▸ What you are asked to do
Retype the listing found below exactly, but leave out each picture.

▸ Data to use

──────────

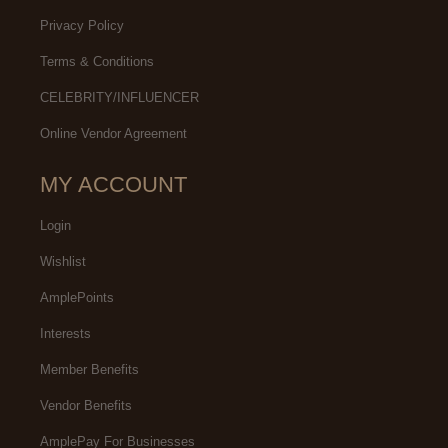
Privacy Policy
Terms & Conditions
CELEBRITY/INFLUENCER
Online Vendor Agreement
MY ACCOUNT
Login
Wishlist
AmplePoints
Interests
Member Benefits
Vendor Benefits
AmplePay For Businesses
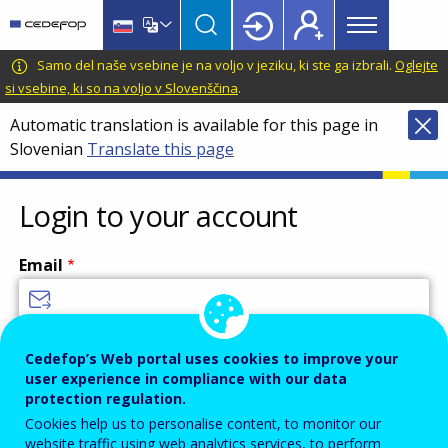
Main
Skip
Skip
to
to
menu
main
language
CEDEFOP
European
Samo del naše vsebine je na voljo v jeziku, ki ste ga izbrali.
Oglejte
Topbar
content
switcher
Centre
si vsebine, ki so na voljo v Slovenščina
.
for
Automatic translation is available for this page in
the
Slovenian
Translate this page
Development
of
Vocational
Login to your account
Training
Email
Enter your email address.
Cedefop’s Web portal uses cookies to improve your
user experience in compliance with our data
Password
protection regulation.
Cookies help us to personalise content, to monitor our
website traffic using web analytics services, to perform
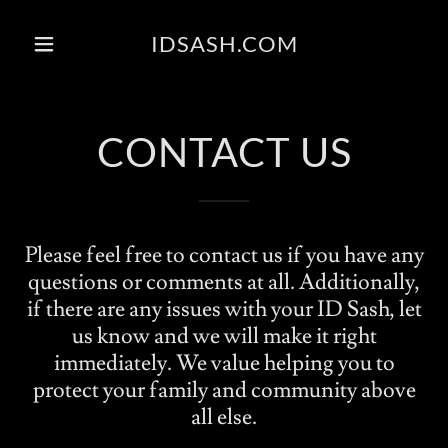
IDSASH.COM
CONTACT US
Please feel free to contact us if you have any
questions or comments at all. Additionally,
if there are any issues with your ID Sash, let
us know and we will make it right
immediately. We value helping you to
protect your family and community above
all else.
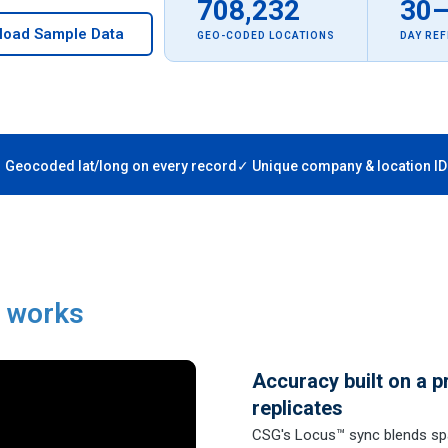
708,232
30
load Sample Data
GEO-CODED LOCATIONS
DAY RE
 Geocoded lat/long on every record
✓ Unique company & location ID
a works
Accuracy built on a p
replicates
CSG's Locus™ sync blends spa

──────────

▸ Written solution
Privacy Policy
Terms & Conditions
CELEBRITY/INFLUENCER
Online Vendor Agreement
MY ACCOUNT
Login
Wishlist
AmplePoints
Interests
Member Benefits
Vendor Benefits
AmplePay For Businesses
Main
Skip
Skip
to
to
menu
main
language
CEDEFOP
European
Samo del naše vsebine je na voljo v jeziku, ki ste ga izbrali.
Oglejte
Topbar
content
switcher
Centre
si vsebine, ki so na voljo v Slovenščina
.
for
Automatic translation is available for this page in
the
Slovenian
Translate this page
Development
of
Vocational
Login to your account
Training
Email
Enter your email address.
Cedefop’s Web portal uses cookies to improve your
user experience in compliance with our data
Password
protection regulation.
Cookies help us to personalise content, to monitor our
website traffic using web analytics services, to perform
IDSASH.COM
CONTACT US
Please feel free to contact us if you have any
questions or comments at all. Additionally,
if there are any issues with your ID Sash, let
us know and we will make it right
immediately. We value helping you to
protect your family and community above
all else.
708,232
30
load Sample Data
GEO-CODED LOCATIONS
DAY RE
 Geocoded lat/long on every record
✓ Unique company & location ID
a works
Accuracy built on a p
replicates
CSG's Locus™ sync blends spa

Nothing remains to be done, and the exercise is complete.